La session compte se structurer  autour de ces quatre questions : 

  • Quel corpus théorique pour construire de nouveaux référentiels communs ?
  • Comment faire de ces expériences des fers de lance de la transition vers d’autres formes socio-économiques ?
  • Comment valider ces acquis d’expériences et cette production de savoirs et en faire de véritables leviers de transformation ?
  • Comment ces référentiels peuvent investir le champ politique afin d’orienter les politiques publiques?
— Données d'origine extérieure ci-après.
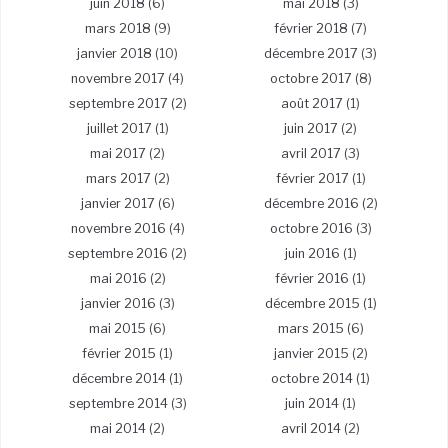
juin 2018
(6)
mai 2018
(3)
mars 2018
(9)
février 2018
(7)
janvier 2018
(10)
décembre 2017
(3)
novembre 2017
(4)
octobre 2017
(8)
septembre 2017
(2)
août 2017
(1)
juillet 2017
(1)
juin 2017
(2)
mai 2017
(2)
avril 2017
(3)
mars 2017
(2)
février 2017
(1)
janvier 2017
(6)
décembre 2016
(2)
novembre 2016
(4)
octobre 2016
(3)
septembre 2016
(2)
juin 2016
(1)
mai 2016
(2)
février 2016
(1)
janvier 2016
(3)
décembre 2015
(1)
mai 2015
(6)
mars 2015
(6)
février 2015
(1)
janvier 2015
(2)
décembre 2014
(1)
octobre 2014
(1)
septembre 2014
(3)
juin 2014
(1)
mai 2014
(2)
avril 2014
(2)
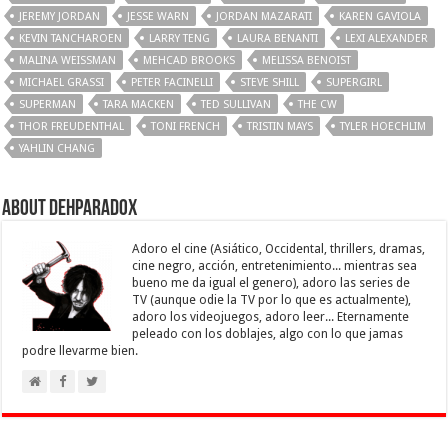
JEREMY JORDAN
JESSE WARN
JORDAN MAZARATI
KAREN GAVIOLA
KEVIN TANCHAROEN
LARRY TENG
LAURA BENANTI
LEXI ALEXANDER
MALINA WEISSMAN
MEHCAD BROOKS
MELISSA BENOIST
MICHAEL GRASSI
PETER FACINELLI
STEVE SHILL
SUPERGIRL
SUPERMAN
TARA MACKEN
TED SULLIVAN
THE CW
THOR FREUDENTHAL
TONI FRENCH
TRISTIN MAYS
TYLER HOECHLIM
YAHLIN CHANG
About Dehparadox
Adoro el cine (Asiático, Occidental, thrillers, dramas,
cine negro, acción, entretenimiento... mientras sea
bueno me da igual el genero), adoro las series de
TV (aunque odie la TV por lo que es actualmente),
adoro los videojuegos, adoro leer... Eternamente
peleado con los doblajes, algo con lo que jamas
podre llevarme bien.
Cette session-atelier se terminera par un moment récapitulatif du corpus élaboré ensemble puisqu’elle est une étape de recherche destinée à poser les bases de réflexion en vue de la journée-forum que l’UBC organisera en octobre 2020 et qui sera dédiée à ces espaces autonomes de la pensée et de l’action.

Les intervenants :

  • Hugues Bazin est chercheur indépendant en sciences sociales. Il est animateur du Laboratoire d’Innovation Sociale par la Recherche-Action (LISRA), chercheur associé à la Maison des Sciences de l’Homme Paris-Nord. Il développe une démarche autour de tiers espaces permettant de prendre en compte des populations et des problématiques qui restent bien souvent dans l’angle mort de la connaissance.
  • Claire Dehove est artiste chercheuse et scénographe. Elle a initié WOS/agence des hypothèses qui a généré des dispositifs collaboratifs tels que le Hall de Gratuité à Bobigny, Libre Ambulantage à Dakar, les Anarchives de la Révolte, les Anarchives de la Migration, le Ministère MAPHAVE à Montréal, l’Ambassade des Communs à Bordeaux et l’Ambassade de la MétaNation (avec Quebracho Théâtre).
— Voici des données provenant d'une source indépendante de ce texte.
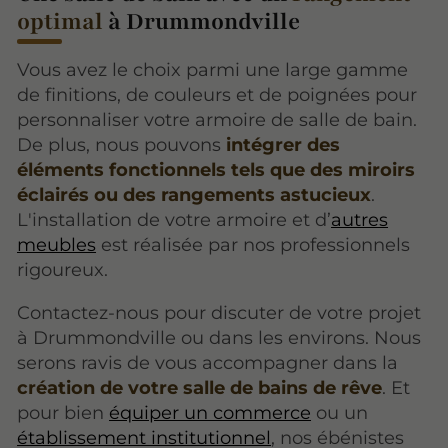
optimal
à Drummondville
Vous avez le choix parmi une large gamme
de finitions, de couleurs et de poignées pour
personnaliser votre armoire de salle de bain.
De plus, nous pouvons
intégrer des
éléments fonctionnels tels que des miroirs
éclairés ou des rangements astucieux
.
L'installation de votre armoire et d’
autres
meubles
est réalisée par nos professionnels
rigoureux.
Contactez-nous pour discuter de votre projet
à Drummondville ou dans les environs. Nous
serons ravis de vous accompagner dans la
création de votre salle de bains de rêve
. Et
pour bien
équiper un commerce
ou un
établissement institutionnel
, nos ébénistes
  • Jean Pascal Derumier est spécialiste du management des organisations et de l’innovation. Après avoir été consultant puis à la direction I&R de la SNCF, il crée son entreprise de conseil spécialisée dans l’accompagnement des territoires en transition. Il est fondateur de l’association Innovation Citoyenne et Développement Durable (ICDD). Suite à trois livres sur cette problématique, sa dernière publication porte sur la transition territoriale.
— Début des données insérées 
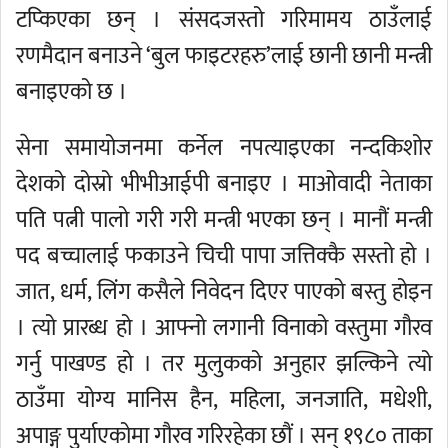
टप्किएका छन् । संसदजस्तो गरिमामय ठाउँलाई
रणमैदान बनाउने ‘बुल फाइटरहरु’लाई छानी छानी मन्त्री
बनाइएको छ ।
सेना समायोजनमा कर्नेल नपत्याइएका नन्दकिशोर
देशको दोस्रो भीभीआईपी बनाइए । माओवादी नेताका
पति पत्नी पालो गरी गरी मन्त्री भएका छन् । मानौं मन्त्री
पद बच्चालाई फकाउने चिची पापा जत्तिक्कै सस्तो हो ।
जात, धर्म, लिंग कसैले निवेदन दिएर पाएको बस्तु होइन
। त्यो प्रारब्ध हो । आफ्नो लगानी विनाको वस्तुमा गौरव
गर्नु पाखण्ड हो । तर मुलुकको अनुहार झल्किने त्यो
ठाउँमा योग्य मानिस हैन, महिला, जनजाति, मधेशी,
अपाङ्ग पुर्याएकोमा गौरव गरिरहेका छौं । सन् १९८० ताका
  • Sylvia Fredriksson est designer et chercheuse. Elle a été commissaire scientifique de l’exposition  L’Expérience des tiers lieux à la Biennale Internationale du design de Saint-Étienne 2017. Elle est contributrice du collectif interculturel Remix the Commons et de la Myne/ Manufacture des Idées et Nouvelles Expérimentations à Villeurbanne. Elle est coordonnatrice avec Nicolas Sauret du Dossier Ecrire les Communs publié en 2019 par la revue Sens Public.
  • Tibo Labat est architecte et activiste. Membre fondateur du collectif Fertilequi s’attache à faire vivre les friches et interstices des métropoles. Il acoordonné avec l’artiste Stefan Shankland, Tuvalu, une exploration relative au métabolisme urbain, aux flux globaux de matériaux et de la régénération des sols. Il participe activement à L’habiter en Lutte du territoire de la ZAD à Notre-Dame-des-Landes.